*** Data records Section Begins ***

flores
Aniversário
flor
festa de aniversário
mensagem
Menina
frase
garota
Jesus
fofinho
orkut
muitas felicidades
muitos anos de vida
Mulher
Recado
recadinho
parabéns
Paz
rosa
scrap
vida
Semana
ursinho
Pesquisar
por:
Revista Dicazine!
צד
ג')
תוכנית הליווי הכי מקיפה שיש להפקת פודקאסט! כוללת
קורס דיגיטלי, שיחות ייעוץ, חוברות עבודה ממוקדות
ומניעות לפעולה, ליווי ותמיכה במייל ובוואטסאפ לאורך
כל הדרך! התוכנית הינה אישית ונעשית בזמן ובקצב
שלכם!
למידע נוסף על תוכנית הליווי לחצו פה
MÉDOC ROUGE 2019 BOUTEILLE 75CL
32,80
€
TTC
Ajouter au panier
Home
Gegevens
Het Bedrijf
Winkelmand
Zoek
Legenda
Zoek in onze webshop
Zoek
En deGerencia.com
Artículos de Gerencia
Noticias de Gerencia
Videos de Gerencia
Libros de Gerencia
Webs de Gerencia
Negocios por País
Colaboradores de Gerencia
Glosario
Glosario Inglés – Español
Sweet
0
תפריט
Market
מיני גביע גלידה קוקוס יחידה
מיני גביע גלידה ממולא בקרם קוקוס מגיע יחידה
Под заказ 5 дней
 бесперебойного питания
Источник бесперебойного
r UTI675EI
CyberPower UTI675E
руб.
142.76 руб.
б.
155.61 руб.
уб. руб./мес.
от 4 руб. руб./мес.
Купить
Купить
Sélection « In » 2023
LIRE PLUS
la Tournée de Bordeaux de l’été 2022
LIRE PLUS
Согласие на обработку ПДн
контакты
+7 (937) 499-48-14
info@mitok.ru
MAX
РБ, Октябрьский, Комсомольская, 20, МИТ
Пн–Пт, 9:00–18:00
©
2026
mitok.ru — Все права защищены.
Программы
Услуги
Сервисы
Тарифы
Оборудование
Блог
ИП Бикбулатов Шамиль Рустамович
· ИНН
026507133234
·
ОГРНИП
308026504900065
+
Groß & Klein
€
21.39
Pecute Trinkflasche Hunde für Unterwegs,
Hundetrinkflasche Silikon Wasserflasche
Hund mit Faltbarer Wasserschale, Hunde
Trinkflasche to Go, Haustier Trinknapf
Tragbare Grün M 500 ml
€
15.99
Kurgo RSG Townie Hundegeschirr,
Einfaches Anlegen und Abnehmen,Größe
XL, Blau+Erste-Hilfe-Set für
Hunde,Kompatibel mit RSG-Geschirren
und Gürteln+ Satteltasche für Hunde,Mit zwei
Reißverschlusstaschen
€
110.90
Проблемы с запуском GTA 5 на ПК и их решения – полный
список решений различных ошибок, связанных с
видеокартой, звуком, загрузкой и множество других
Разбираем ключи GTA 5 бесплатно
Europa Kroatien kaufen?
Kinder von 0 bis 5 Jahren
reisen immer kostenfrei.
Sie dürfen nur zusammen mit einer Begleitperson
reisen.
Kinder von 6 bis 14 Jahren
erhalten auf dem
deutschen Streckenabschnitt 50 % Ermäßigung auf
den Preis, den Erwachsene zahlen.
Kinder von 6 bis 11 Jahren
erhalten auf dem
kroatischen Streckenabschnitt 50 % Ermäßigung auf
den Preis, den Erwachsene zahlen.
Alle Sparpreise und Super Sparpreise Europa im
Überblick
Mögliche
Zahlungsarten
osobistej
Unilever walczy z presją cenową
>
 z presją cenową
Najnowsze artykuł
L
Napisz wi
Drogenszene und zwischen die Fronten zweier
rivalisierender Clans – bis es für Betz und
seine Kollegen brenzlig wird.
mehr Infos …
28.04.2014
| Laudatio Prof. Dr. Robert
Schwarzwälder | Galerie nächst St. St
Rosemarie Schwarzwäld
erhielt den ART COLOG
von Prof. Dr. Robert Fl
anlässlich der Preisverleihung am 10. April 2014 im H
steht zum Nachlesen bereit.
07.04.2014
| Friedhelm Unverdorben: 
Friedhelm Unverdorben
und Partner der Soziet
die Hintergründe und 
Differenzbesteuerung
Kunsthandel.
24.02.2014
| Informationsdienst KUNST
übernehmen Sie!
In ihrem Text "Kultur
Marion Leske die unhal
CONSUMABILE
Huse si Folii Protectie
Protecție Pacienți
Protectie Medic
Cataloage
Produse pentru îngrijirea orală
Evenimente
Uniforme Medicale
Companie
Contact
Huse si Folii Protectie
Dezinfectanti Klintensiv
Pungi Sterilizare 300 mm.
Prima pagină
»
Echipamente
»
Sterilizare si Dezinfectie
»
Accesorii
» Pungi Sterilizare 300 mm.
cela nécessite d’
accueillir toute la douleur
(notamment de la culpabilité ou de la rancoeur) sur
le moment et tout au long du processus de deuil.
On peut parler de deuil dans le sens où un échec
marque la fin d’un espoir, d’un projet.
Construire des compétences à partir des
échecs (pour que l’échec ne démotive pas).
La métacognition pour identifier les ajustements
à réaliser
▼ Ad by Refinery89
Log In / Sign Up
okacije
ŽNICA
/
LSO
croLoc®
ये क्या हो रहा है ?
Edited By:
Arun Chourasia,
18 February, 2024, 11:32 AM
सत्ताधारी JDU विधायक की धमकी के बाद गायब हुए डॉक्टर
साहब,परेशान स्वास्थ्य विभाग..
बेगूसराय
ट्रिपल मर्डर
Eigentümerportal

*** Data records Section Ends ***

Exercise description. Print exactly the lines above, between the one holding "от 4 руб. руб./мес." and the one holding "Hund mit Faltbarer Wasserschale, Hunde", inclusive, and nothing besides.

Response for this exercise.
от 4 руб. руб./мес.
Купить
Купить
Sélection « In » 2023
LIRE PLUS
la Tournée de Bordeaux de l’été 2022
LIRE PLUS
Согласие на обработку ПДн
контакты
+7 (937) 499-48-14
info@mitok.ru
MAX
РБ, Октябрьский, Комсомольская, 20, МИТ
Пн–Пт, 9:00–18:00
©
2026
mitok.ru — Все права защищены.
Программы
Услуги
Сервисы
Тарифы
Оборудование
Блог
ИП Бикбулатов Шамиль Рустамович
· ИНН
026507133234
·
ОГРНИП
308026504900065
+
Groß & Klein
€
21.39
Pecute Trinkflasche Hunde für Unterwegs,
Hundetrinkflasche Silikon Wasserflasche
Hund mit Faltbarer Wasserschale, Hunde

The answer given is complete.